◆ Task to complete:
Word for word, restate the lines from the start of the data down to the line with "decided to accelerate the energy", both included.

[Items listed in a dataset]
-- Opening Marker --

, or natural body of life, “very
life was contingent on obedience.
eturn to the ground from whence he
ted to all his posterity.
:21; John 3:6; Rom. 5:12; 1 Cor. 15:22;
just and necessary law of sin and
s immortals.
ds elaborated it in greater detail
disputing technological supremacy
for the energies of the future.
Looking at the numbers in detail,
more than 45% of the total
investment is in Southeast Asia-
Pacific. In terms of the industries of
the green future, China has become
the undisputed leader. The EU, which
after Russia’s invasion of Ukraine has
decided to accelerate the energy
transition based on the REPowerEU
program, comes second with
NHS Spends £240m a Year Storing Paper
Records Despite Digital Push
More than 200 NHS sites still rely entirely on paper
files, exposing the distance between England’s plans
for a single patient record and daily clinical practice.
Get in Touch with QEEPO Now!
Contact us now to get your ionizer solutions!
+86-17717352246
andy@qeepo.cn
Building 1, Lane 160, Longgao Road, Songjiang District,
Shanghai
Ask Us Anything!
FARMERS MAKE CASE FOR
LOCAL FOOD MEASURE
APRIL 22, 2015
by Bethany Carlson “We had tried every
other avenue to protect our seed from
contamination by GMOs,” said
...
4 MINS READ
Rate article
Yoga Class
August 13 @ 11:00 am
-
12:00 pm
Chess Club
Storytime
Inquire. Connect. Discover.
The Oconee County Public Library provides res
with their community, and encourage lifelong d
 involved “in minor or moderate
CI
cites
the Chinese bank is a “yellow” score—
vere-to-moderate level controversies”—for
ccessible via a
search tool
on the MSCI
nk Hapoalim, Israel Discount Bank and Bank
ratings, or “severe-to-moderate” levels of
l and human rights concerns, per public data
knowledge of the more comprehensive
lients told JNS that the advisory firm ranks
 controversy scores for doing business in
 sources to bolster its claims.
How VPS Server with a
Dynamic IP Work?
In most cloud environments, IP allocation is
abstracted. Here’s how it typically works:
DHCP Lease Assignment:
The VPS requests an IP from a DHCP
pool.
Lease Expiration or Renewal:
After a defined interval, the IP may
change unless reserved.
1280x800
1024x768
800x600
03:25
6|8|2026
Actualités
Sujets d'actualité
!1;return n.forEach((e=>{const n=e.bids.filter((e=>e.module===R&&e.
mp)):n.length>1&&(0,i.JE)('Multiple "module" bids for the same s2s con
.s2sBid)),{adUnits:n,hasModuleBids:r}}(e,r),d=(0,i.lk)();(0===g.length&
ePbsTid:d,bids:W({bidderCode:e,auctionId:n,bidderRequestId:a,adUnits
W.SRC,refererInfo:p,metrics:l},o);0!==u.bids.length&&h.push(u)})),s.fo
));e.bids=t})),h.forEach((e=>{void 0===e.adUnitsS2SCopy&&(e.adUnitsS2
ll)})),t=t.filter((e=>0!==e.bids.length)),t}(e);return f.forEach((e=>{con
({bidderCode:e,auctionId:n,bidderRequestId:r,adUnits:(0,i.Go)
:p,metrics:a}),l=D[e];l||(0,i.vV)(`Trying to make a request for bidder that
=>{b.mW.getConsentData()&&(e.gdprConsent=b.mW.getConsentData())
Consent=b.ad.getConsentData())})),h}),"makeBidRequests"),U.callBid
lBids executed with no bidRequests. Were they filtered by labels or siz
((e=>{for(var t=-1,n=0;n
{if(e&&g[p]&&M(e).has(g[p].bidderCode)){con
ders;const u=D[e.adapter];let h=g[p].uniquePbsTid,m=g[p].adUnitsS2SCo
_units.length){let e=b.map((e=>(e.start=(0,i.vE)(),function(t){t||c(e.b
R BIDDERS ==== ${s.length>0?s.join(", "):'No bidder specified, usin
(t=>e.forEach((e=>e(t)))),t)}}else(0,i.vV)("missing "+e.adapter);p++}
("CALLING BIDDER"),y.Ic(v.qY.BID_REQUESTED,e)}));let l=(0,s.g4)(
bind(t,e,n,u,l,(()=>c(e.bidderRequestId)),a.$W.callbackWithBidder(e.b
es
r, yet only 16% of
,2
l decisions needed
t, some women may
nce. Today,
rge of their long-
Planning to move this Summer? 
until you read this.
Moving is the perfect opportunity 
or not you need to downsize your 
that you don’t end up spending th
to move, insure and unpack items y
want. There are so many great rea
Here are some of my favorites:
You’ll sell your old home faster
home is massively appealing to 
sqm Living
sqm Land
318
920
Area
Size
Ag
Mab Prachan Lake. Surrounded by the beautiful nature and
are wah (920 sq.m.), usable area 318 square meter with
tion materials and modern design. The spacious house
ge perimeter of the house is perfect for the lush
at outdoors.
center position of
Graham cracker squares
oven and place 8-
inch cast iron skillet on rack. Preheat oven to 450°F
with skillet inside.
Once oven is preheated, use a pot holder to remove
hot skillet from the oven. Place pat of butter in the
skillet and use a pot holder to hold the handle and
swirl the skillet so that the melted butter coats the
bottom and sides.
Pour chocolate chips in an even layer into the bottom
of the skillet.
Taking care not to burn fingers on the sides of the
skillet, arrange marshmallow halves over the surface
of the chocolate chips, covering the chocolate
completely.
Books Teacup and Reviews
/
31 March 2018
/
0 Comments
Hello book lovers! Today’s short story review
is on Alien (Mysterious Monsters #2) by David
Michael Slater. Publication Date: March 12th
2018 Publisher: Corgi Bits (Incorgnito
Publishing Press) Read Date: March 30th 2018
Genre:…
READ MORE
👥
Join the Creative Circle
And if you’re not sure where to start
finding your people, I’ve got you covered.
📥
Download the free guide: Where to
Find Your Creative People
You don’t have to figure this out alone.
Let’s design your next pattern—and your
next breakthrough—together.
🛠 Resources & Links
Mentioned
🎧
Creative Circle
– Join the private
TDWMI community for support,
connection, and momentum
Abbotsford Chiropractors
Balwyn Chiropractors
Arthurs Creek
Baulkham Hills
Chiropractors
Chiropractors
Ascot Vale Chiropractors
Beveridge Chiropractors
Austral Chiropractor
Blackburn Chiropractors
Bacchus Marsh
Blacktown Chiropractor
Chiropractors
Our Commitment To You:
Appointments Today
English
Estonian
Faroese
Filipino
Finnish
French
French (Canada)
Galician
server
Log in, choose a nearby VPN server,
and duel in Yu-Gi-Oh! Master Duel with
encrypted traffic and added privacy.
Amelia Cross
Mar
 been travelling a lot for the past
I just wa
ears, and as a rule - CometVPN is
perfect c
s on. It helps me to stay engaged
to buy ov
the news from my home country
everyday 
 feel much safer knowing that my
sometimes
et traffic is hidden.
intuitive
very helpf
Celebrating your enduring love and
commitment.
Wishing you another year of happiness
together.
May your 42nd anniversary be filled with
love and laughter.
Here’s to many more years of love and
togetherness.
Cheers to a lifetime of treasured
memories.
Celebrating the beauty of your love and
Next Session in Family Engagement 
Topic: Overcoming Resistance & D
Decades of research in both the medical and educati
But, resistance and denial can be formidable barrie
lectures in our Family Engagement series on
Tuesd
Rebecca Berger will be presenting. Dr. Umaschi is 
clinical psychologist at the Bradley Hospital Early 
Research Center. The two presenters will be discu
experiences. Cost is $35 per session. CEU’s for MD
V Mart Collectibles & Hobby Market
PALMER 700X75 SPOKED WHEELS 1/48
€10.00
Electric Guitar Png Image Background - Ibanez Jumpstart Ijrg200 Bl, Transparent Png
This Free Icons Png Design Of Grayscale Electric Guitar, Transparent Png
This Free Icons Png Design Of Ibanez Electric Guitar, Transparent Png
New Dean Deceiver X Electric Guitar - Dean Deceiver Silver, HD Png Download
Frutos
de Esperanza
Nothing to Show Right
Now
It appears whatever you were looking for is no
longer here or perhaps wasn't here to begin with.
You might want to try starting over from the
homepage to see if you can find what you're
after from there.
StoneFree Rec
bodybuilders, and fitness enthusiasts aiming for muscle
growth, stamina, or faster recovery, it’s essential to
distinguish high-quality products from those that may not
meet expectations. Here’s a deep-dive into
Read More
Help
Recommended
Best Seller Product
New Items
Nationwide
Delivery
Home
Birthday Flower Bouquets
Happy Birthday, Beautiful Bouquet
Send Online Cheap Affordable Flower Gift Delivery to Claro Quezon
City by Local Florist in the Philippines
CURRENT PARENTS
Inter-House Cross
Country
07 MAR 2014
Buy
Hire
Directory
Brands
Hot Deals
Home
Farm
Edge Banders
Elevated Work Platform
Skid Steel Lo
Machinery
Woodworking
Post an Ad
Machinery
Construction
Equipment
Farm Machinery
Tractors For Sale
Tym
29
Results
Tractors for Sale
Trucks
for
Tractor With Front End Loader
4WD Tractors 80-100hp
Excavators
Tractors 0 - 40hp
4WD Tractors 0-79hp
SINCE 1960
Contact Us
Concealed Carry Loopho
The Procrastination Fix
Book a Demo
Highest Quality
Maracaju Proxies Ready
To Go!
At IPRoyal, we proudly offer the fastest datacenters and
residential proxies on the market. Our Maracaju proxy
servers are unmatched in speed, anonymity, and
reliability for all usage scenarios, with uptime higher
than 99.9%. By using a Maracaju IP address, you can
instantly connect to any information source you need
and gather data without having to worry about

-- Closing Marker --

◆ Solution:
, or natural body of life, “very
life was contingent on obedience.
eturn to the ground from whence he
ted to all his posterity.
:21; John 3:6; Rom. 5:12; 1 Cor. 15:22;
just and necessary law of sin and
s immortals.
ds elaborated it in greater detail
disputing technological supremacy
for the energies of the future.
Looking at the numbers in detail,
more than 45% of the total
investment is in Southeast Asia-
Pacific. In terms of the industries of
the green future, China has become
the undisputed leader. The EU, which
after Russia’s invasion of Ukraine has
decided to accelerate the energy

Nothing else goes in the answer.